> Exercise brief
Where a line of the records contains the word "AGENDE", show that line.

Segment Open

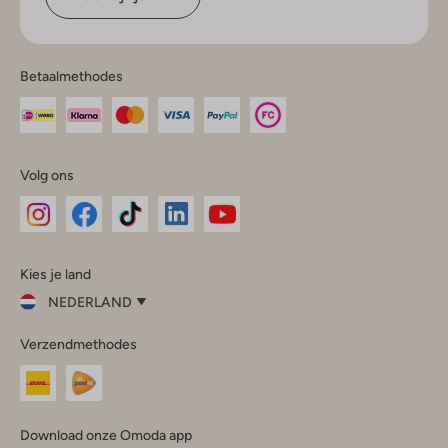
Betaalmethodes
Volg ons
Omoda
Omoda
Omoda
Omoda
Omoda
Kies je land
Instagram
Facebook
TikTok
LinkedIn
YouTube
NEDERLAND
Kies
Verzendmethodes
je
Sluit
land
Nederland
België
(Nederlands)
Download onze Omoda app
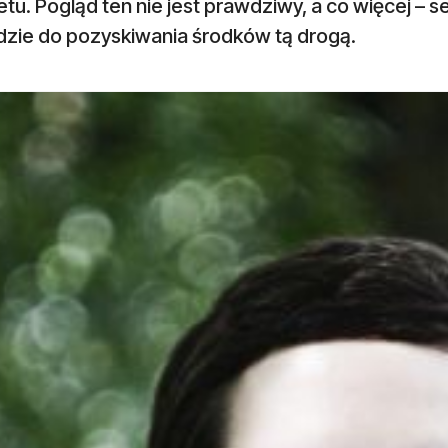
etu. Pogląd ten nie jest prawdziwy, a co więcej 
dzie do pozyskiwania środków tą drogą.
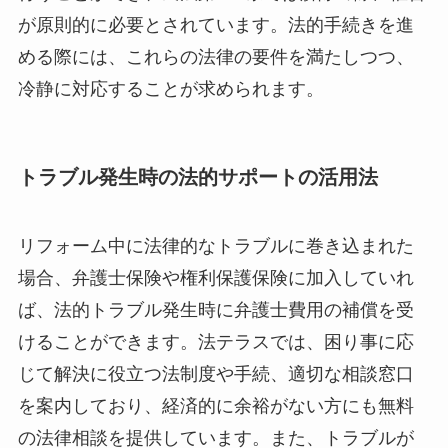
が原則的に必要とされています。法的手続きを進
める際には、これらの法律の要件を満たしつつ、
冷静に対応することが求められます。
トラブル発生時の法的サポートの活用法
リフォーム中に法律的なトラブルに巻き込まれた
場合、弁護士保険や権利保護保険に加入していれ
ば、法的トラブル発生時に弁護士費用の補償を受
けることができます。法テラスでは、困り事に応
じて解決に役立つ法制度や手続、適切な相談窓口
を案内しており、経済的に余裕がない方にも無料
の法律相談を提供しています。また、トラブルが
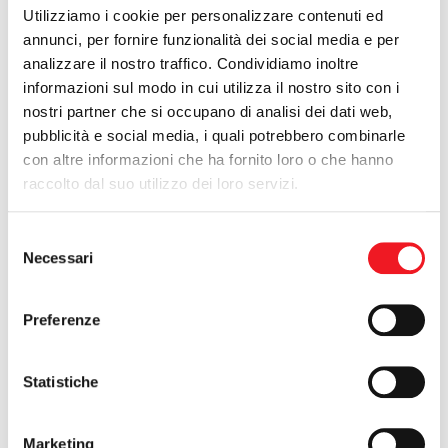
Utilizziamo i cookie per personalizzare contenuti ed
annunci, per fornire funzionalità dei social media e per
18/10/2015
analizzare il nostro traffico. Condividiamo inoltre
Ferrari nuovo sponsor
informazioni sul modo in cui utilizza il nostro sito con i
Nuovo gradito arrivo nella famiglia Canottieri. E’ nata la
nostri partner che si occupano di analisi dei dati web,
partnership con il Gruppo Ferrari Motors, che affiancherà la
Canottieri con un’importante sponsorizzazione a favore della
pubblicità e social media, i quali potrebbero combinarle
Gruppi Sportivi e dei vivai della Cano. Un’intesa facile grazie alla
con altre informazioni che ha fornito loro o che hanno
comune visione strategica. Ferrari Motors, come il Cda, ha una
gestione aziendale basata sugli stessi principi di trasparenza,
raccolto dal suo utilizzo dei loro servizi.
efficienza e lavoro di squadra.
Selezione
Necessari
del
consenso
Preferenze
Statistiche
10/10/2015
Marketing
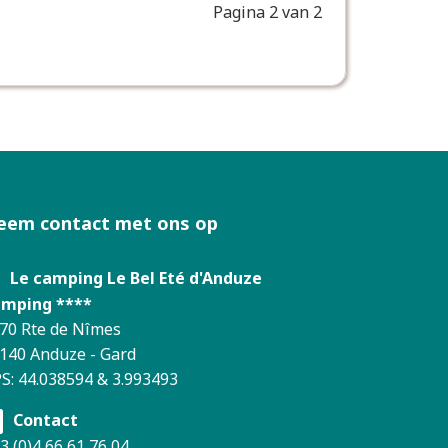
Pagina 2 van 2
eem contact met ons op
Le camping Le Bel Eté d'Anduze
mping ****
70 Rte de Nîmes
140 Anduze - Gard
S: 44.038594 & 3.993493
Contact
3 (0)4 66 61 76 04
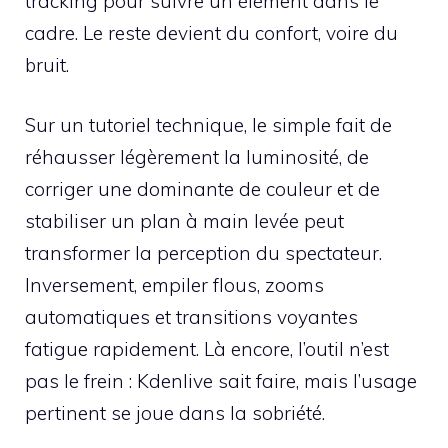
tracking pour suivre un élément dans le
cadre. Le reste devient du confort, voire du
bruit.
Sur un tutoriel technique, le simple fait de
réhausser légèrement la luminosité, de
corriger une dominante de couleur et de
stabiliser un plan à main levée peut
transformer la perception du spectateur.
Inversement, empiler flous, zooms
automatiques et transitions voyantes
fatigue rapidement. Là encore, l’outil n’est
pas le frein : Kdenlive sait faire, mais l’usage
pertinent se joue dans la sobriété.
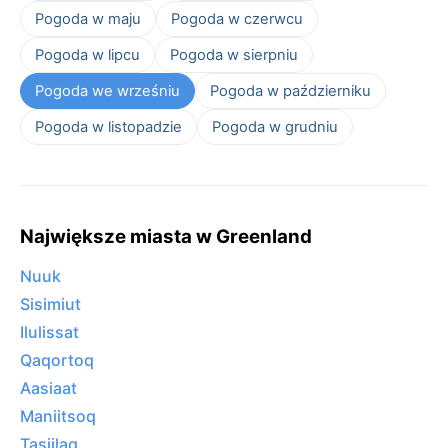
Pogoda w maju
Pogoda w czerwcu
Pogoda w lipcu
Pogoda w sierpniu
Pogoda we wrześniu
Pogoda w październiku
Pogoda w listopadzie
Pogoda w grudniu
Największe miasta w Greenland
Nuuk
Sisimiut
Ilulissat
Qaqortoq
Aasiaat
Maniitsoq
Tasiilaq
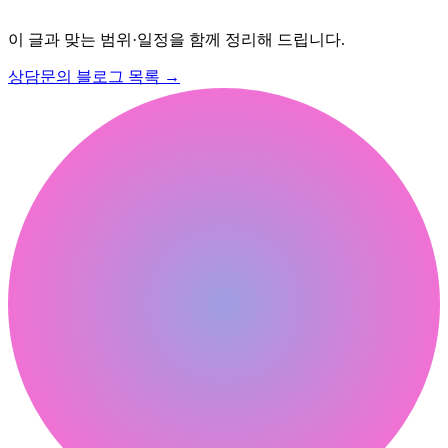
이 글과 맞는 범위·일정을 함께 정리해 드립니다.
상담문의
블로그 목록
→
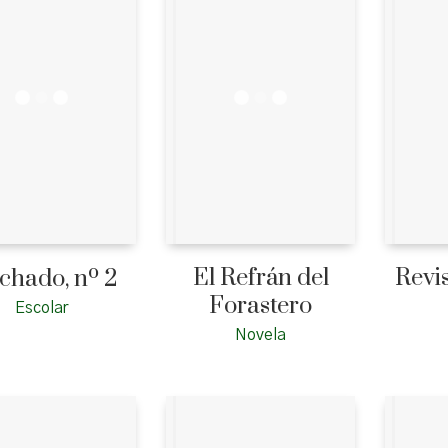
El Refrán del
Revi
hado, nº 2
Forastero
Escolar
Novela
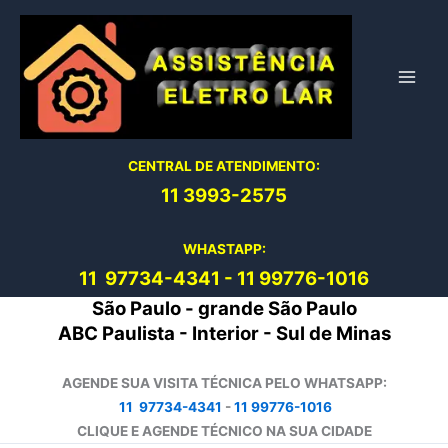
Ir
para
o
conteúdo
CENTRAL DE ATENDIMENTO:
11 3993-2575
WHASTAPP:
11 97734-4
341
-
11 99776-1016
São Paulo - grande São Paulo
ABC Paulista - Interior - Sul de Minas
AGENDE SUA VISITA TÉCNICA PELO WHATSAPP:
11 97734-4341
-
11 99776-1016
CLIQUE E AGENDE TÉCNICO NA SUA CIDADE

Segment Closed

> Answer to the exercise
AGENDE SUA VISITA TÉCNICA PELO WHATSAPP:
CLIQUE E AGENDE TÉCNICO NA SUA CIDADE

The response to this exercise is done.